Not sure, I do think the US had a good reason to attack given the presence of Al Qaeda. But the occupation quickly turned into a nation building exercise, something Bush said he would not do in his campaign(though to be fair to him 9/11 is a huge game changer). If you are going to engage in nation building you have to go big or go home and commit a fuck ton of troops to the country. More important than killing the bad guys is protecting the good guys and that's a lot harder and requires a larger force and different strategy. That was the secret behind the success of the surge in Iraq(also the bribing of Sunni tribes who were fatigued from the violence).
 
Both parties continue this nonesense while focusing on telling you who to hate.
 
My dad's pet theory is that Afghans got US soldiers addicted to opium over there and they brought that addiction back with them and contributed to the opioid crisis.
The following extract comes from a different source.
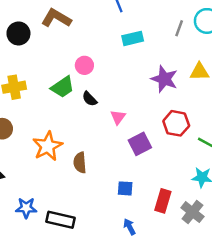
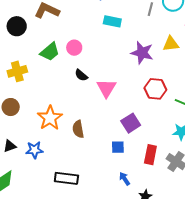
cyan rectangle: (133, 38) -> (112, 21), turned 30
green trapezoid: (63, 87) -> (50, 52), moved
pink triangle: (118, 117) -> (106, 88), size x1.5
purple square: (140, 144) -> (131, 123), moved
blue star: (26, 208) -> (34, 150), moved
I think he's overstating the impact of that though, I think painkillers for legitimate patients and those around them who abused their prescription are far more to blame than the invasion of Afghanistan. But its interesting to consider nonetheless.

I read that 80% of the heroïne junkies in the US started with painkillers. So I guess your dad is wrong. Crazy to think that those painkillers are so easily prescribed
 
I read that 80% of the heroïne junkies in the US started with painkillers. So I guess your dad is wrong. Crazy to think that those painkillers are so easily prescribed
Yeah if the invasion made any impact on the opioid crisis it would be dwarfed by the impact of painkillers.